» EXERCISE DESCRIPTION
Down to the last line, reproduce the data that follows, but skip the pictures.

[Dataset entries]
== Segment start ==

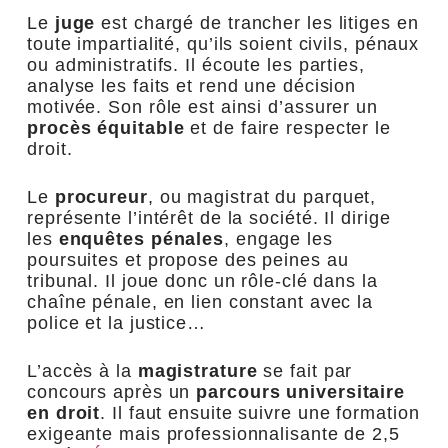
Le
juge
est chargé de trancher les litiges en
toute impartialité, qu’ils soient civils, pénaux
ou administratifs. Il écoute les parties,
analyse les faits et rend une décision
motivée. Son rôle est ainsi d’assurer un
procès équitable
et de faire respecter le
droit.
Le
procureur
, ou magistrat du parquet,
représente l’intérêt de la société. Il dirige
les
enquêtes pénales
, engage les
poursuites et propose des peines au
tribunal. Il joue donc un rôle-clé dans la
chaîne pénale, en lien constant avec la
police et la justice…
L’accès à la
magistrature
se fait par
concours après un
parcours universitaire
en droit
. Il faut ensuite suivre une formation
exigeante mais professionnalisante de 2,5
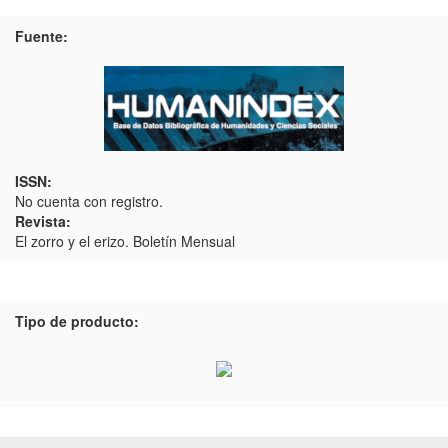
Fuente:
ISSN:
No cuenta con registro.
Revista:
El zorro y el erizo. Boletín Mensual
Tipo de producto:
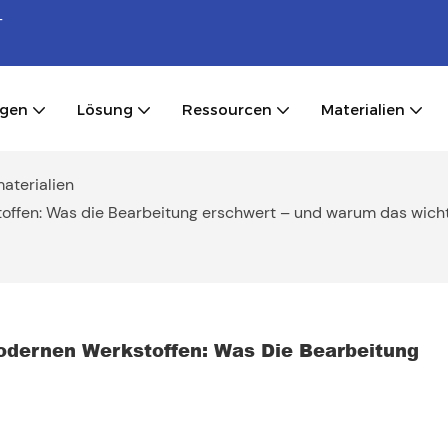
-
ngen
Lösung
Ressourcen
Materialien
aterialien
ffen: Was die Bearbeitung erschwert – und warum das wichti
dernen Werkstoffen: Was Die Bearbeitung 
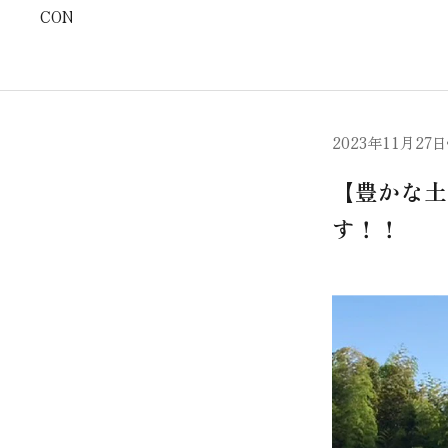
CONTACT
2023年11月27日
【豊かな土
す！！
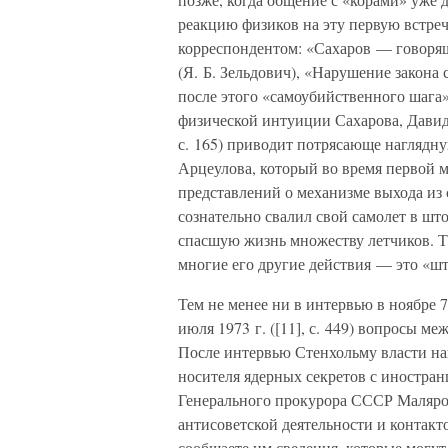
реакцию физиков на эту первую встреч
корреспондентом: «Сахаров — говорящ
(Я. Б. Зельдович), «Нарушение закона 
после этого «самоубийственного шага»
физической интуиции Сахарова, Давид 
с. 165) приводит потрясающе наглядн
Арцеулова, который во время первой 
представлений о механизме выхода из
сознательно свалил свой самолет в шт
спасшую жизнь множеству летчиков. Т
многие его другие действия — это «шт
Тем не менее ни в интервью в ноябре 
июля 1973 г. ([11], с. 449) вопросы м
После интервью Стенхольму власти на
носителя ядерных секретов с иностран
Генерального прокурора СССР Маляров
антисоветской деятельности и контакт
сообщаете им сведения, которые могут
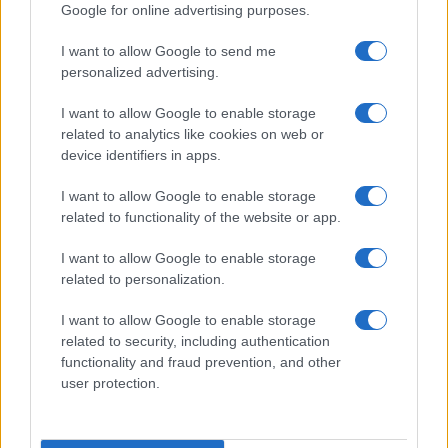
Google for online advertising purposes.
I want to allow Google to send me
personalized advertising.
I want to allow Google to enable storage
related to analytics like cookies on web or
device identifiers in apps.
I want to allow Google to enable storage
related to functionality of the website or app.
Sicurezza e sostenibilità: i cantieri che stanno
I want to allow Google to enable storage
trasformando le strade italiane
related to personalization.
Ilaria Galli · 9 Ago 2026
I want to allow Google to enable storage
related to security, including authentication
EVENTI E AGENDA
functionality and fraud prevention, and other
user protection.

== Segment end ==

» COMPLETED TASK
Le
juge
est chargé de trancher les litiges en
toute impartialité, qu’ils soient civils, pénaux
ou administratifs. Il écoute les parties,
analyse les faits et rend une décision
motivée. Son rôle est ainsi d’assurer un
procès équitable
et de faire respecter le
droit.
Le
procureur
, ou magistrat du parquet,
représente l’intérêt de la société. Il dirige
les
enquêtes pénales
, engage les
poursuites et propose des peines au
tribunal. Il joue donc un rôle-clé dans la
chaîne pénale, en lien constant avec la
police et la justice…
L’accès à la
magistrature
se fait par
concours après un
parcours universitaire
en droit
. Il faut ensuite suivre une formation
exigeante mais professionnalisante de 2,5
Fuente:
ISSN:
No cuenta con registro.
Revista:
El zorro y el erizo. Boletín Mensual
Tipo de producto:
-
ngen
Lösung
Ressourcen
Materialien
aterialien
ffen: Was die Bearbeitung erschwert – und warum das wichti
dernen Werkstoffen: Was Die Bearbeitung 
CONTACT
2023年11月27日
【豊かな土
す！！
реакцию физиков на эту первую встреч
корреспондентом: «Сахаров — говорящ
(Я. Б. Зельдович), «Нарушение закона 
после этого «самоубийственного шага»
физической интуиции Сахарова, Давид 
с. 165) приводит потрясающе наглядн
Арцеулова, который во время первой 
представлений о механизме выхода из
сознательно свалил свой самолет в шт
спасшую жизнь множеству летчиков. Т
многие его другие действия — это «шт
Тем не менее ни в интервью в ноябре 
июля 1973 г. ([11], с. 449) вопросы м
После интервью Стенхольму власти на
носителя ядерных секретов с иностран
Генерального прокурора СССР Маляров
антисоветской деятельности и контакт
сообщаете им сведения, которые могут
Google for online advertising purposes.
I want to allow Google to send me
personalized advertising.
I want to allow Google to enable storage
related to analytics like cookies on web or
device identifiers in apps.
I want to allow Google to enable storage
related to functionality of the website or app.
Sicurezza e sostenibilità: i cantieri che stanno
I want to allow Google to enable storage
trasformando le strade italiane
related to personalization.
Ilaria Galli · 9 Ago 2026
I want to allow Google to enable storage
related to security, including authentication
EVENTI E AGENDA
functionality and fraud prevention, and other
user protection.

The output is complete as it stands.